Forty-five consecutive patients with chronic hepatitis C, all presenting with elevated serum alanine aminotransferases and viremia, were randomized to receive either 1) INF-alpha + GM-CSF for 3 months followed by INF-alpha alone for 9 months (n = 23) or 2) INF-alpha for 12 months (n = 22). Both drugs were administered 3 times weekly in doses of 3 mU (INF-alpha) and 50-100 microg depending on body weight (GM-CSF).
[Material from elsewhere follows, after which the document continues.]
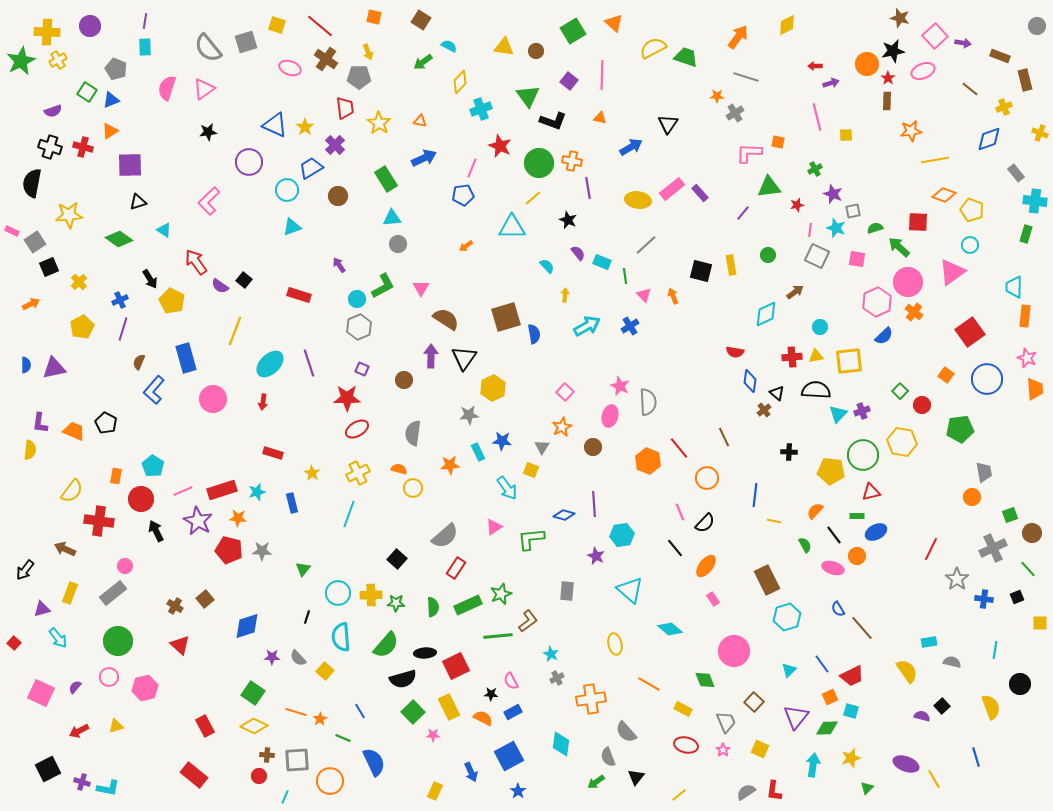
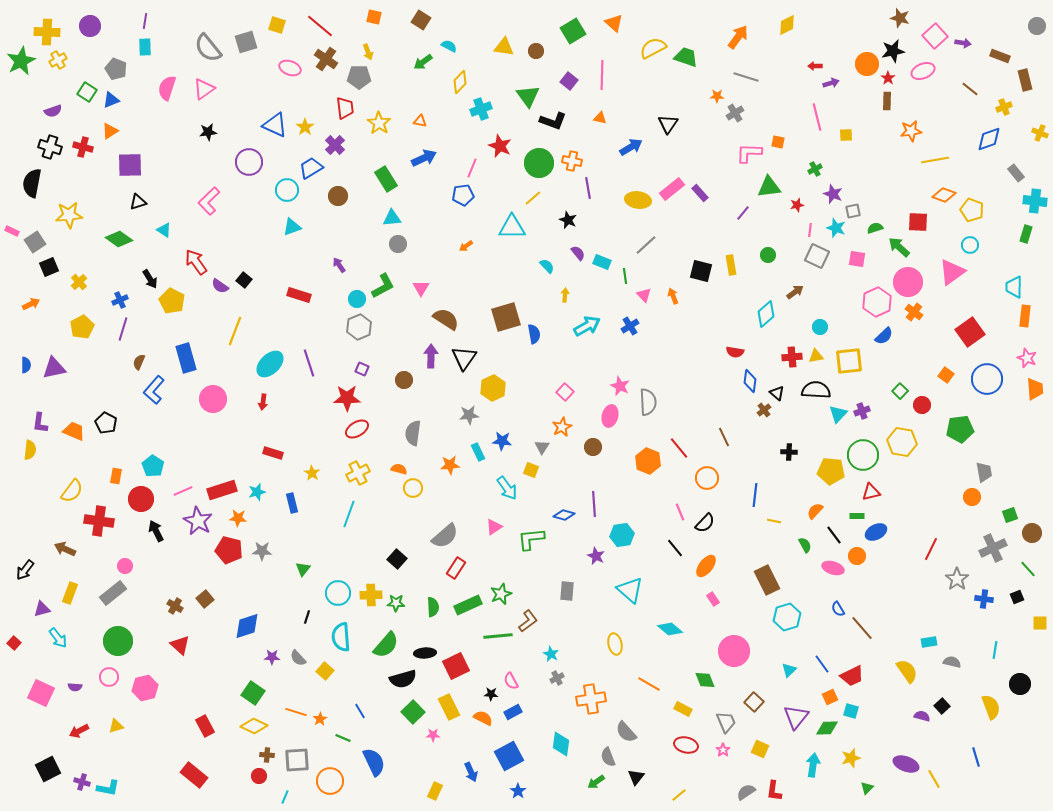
cyan diamond at (766, 314): rotated 16 degrees counterclockwise
purple semicircle at (75, 687): rotated 128 degrees counterclockwise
At baseline, there was no difference between the treatment groups in terms of age, sex, ALT level, viral load, genotype or histological activity and fibrosis in a pretreatment liver biopsy. After 12 months' treatment, more patients treated with GM-CSF+ INF-alpha compared to patients receiving monotherapy had normalized ALT, 65% and 32%, respectively (P = 0.03), but there was no difference in percentages of patients with viral clearance between the 2 groups, 48% and 32%, respectively (P = 0.27). At 6 months' follow-up, the biochemical response had declined to 35% in the combination therapy group and to 23% in the monotherapy group (P = 0.37); viral clearance had declined to 22% and 27%, respectively (P = 0.67), and the overall sustained response rate was 22% and 23%, respectively (P = 1.00).
Even though patients receiving INF-alpha + GM-CSF had a significant better biochemical response during treatment compared to patients receiving monotherapy, the sustained biochemical and virological response was not increased. Thus, GM-CSF hardly plays any role in the future treatment of chronic hepatitis C.